Exercise 1: two predictors
Now we have more data and a second predictor for avg annual temperature.
Deterministic part: \(\mu=a+b\cdot age + c\cdot temperature\)
Stochastic part: \(weight \sim \text{Normal}(\mu,\sigma)\)
Write a model that includes both predictors for LM and ML. Test different initial guesses for the optim function and see if they all converge to the same result.
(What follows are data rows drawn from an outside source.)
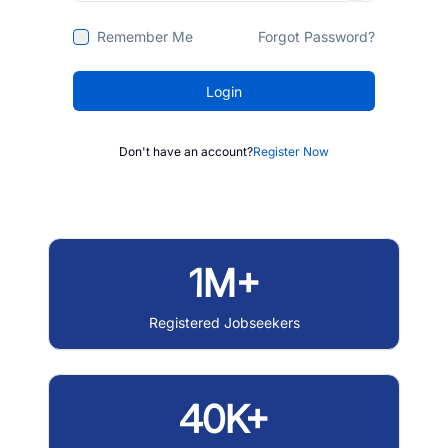
Remember Me
Forgot Password?
Login
Don't have an account?
Register Now
1M+
Registered Jobseekers
40K+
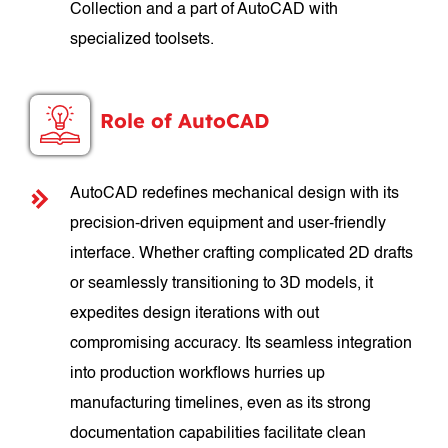
Collection and a part of AutoCAD with
specialized toolsets.
Role of AutoCAD
AutoCAD redefines mechanical design with its
precision-driven equipment and user-friendly
interface. Whether crafting complicated 2D drafts
or seamlessly transitioning to 3D models, it
expedites design iterations with out
compromising accuracy. Its seamless integration
into production workflows hurries up
manufacturing timelines, even as its strong
documentation capabilities facilitate clean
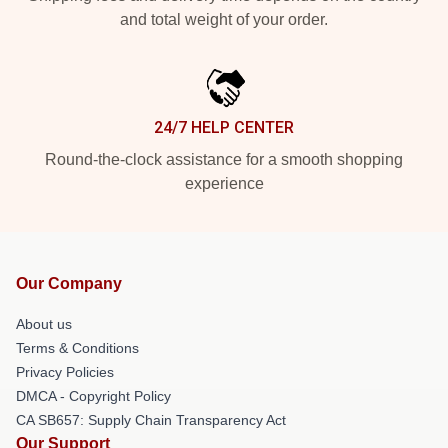
and total weight of your order.
24/7 HELP CENTER
Round-the-clock assistance for a smooth shopping
experience
Our Company
About us
Terms & Conditions
Privacy Policies
DMCA - Copyright Policy
CA SB657: Supply Chain Transparency Act
Our Support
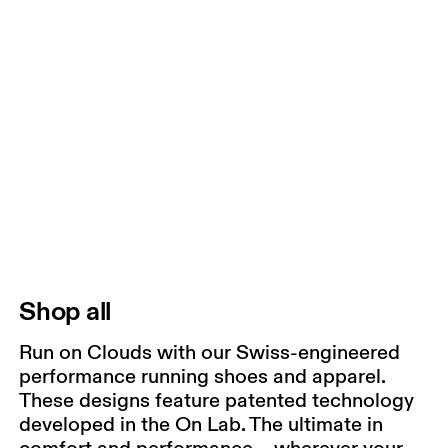
Shop all
Run on Clouds with our Swiss-engineered
performance running shoes and apparel.
These designs feature patented technology
developed in the On Lab. The ultimate in
comfort and performance – wherever your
data = data.frame(weight = c(65,80,129,41,77,133,75,75,87,109,136,134,91,49,127,120,108,126,81,112),
age = c(7,7,14,6,10,15,9,8,10,13,14,15,9,7,15,13,13,13,7,12),
temperature = c(5.9,6.9,1.5,9.6,9.0,6.9,8.0,10.2,4.8,7.6,6.2,11.2,7.3,11.4,4.1,5.1,3.7,9.5,6.4,8.3))
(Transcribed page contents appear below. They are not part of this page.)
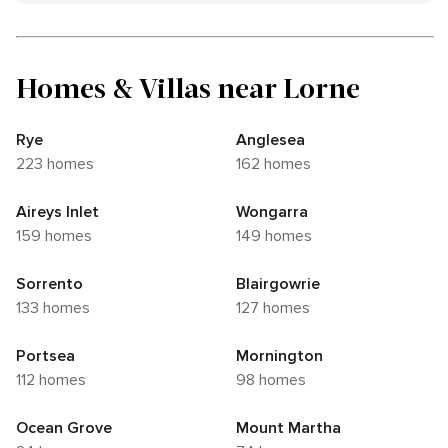
Homes & Villas near Lorne
Rye
Anglesea
223 homes
162 homes
Aireys Inlet
Wongarra
159 homes
149 homes
Sorrento
Blairgowrie
133 homes
127 homes
Portsea
Mornington
112 homes
98 homes
Ocean Grove
Mount Martha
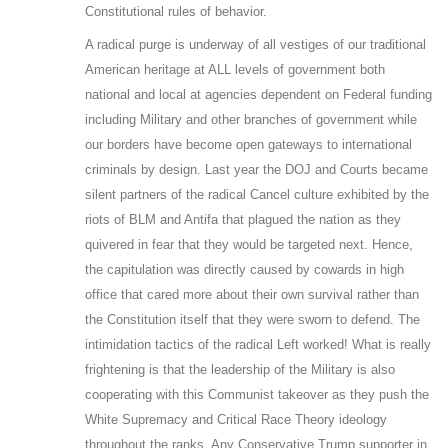
Constitutional rules of behavior.
A radical purge is underway of all vestiges of our traditional
American heritage at ALL levels of government both
national and local at agencies dependent on Federal funding
including Military and other branches of government while
our borders have become open gateways to international
criminals by design. Last year the DOJ and Courts became
silent partners of the radical Cancel culture exhibited by the
riots of BLM and Antifa that plagued the nation as they
quivered in fear that they would be targeted next. Hence,
the capitulation was directly caused by cowards in high
office that cared more about their own survival rather than
the Constitution itself that they were sworn to defend. The
intimidation tactics of the radical Left worked! What is really
frightening is that the leadership of the Military is also
cooperating with this Communist takeover as they push the
White Supremacy and Critical Race Theory ideology
throughout the ranks. Any Conservative Trump supporter in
model5 = lm(weight ~ age+temperature, data=data)
summary(model5)
Call:
lm(formula = weight ~ age + temperature, data = data)
Residuals:
Min 1Q Median 3Q Max
-13.1864 -7.3443 -0.4815 6.2809 15.6250
Coefficients:
Estimate Std. Error t value Pr(>|t|)
(Intercept) 10.5811 12.3765 0.855 0.404
age 8.5746 0.7572 11.325 2.43e-09 ***
temperature -0.8169 0.9275 -0.881 0.391
---
Signif. codes: 0 '***' 0.001 '**' 0.01 '*' 0.05 '.' 0.1 ' ' 1
Residual standard error: 9.854 on 17 degrees of freedom
Multiple R-squared: 0.8998, Adjusted R-squared: 0.888
F-statistic: 76.32 on 2 and 17 DF, p-value: 3.219e-09
likelihood=function(pars, df){
lik = dnorm(df$weight,
mean=pars[1] + pars[2]*df$age + pars[3]*df$temperature,
sd=rep(pars[4],nrow(df)),
log=TRUE)
return(-sum(lik))
}
ml = optim(fn=likelihood, par=c(100,5,0,8), df=data)
ml$par[1] 10.5594067 8.5795082 -0.8206534 9.0902816
ml = optim(fn=likelihood, par=c(20,1,1,10), df=data)
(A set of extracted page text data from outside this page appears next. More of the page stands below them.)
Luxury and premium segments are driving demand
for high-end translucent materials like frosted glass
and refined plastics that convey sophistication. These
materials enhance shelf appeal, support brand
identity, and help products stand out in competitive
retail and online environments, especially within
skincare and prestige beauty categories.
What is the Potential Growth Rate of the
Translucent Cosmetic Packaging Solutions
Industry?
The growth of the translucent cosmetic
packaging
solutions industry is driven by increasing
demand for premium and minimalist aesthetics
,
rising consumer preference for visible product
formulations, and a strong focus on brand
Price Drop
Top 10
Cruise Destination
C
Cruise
ml$par[1] 10.5764548 8.5744169 -0.8169554 9.0831255
ml = optim(fn=likelihood, par=c(200,10,10,10), df=data)
ml$par[1] 10.5576618 8.5724384 -0.8132537 9.0897939
Here, all initial guesses converge to the same solution (more or less) with the maximum likelihood approach.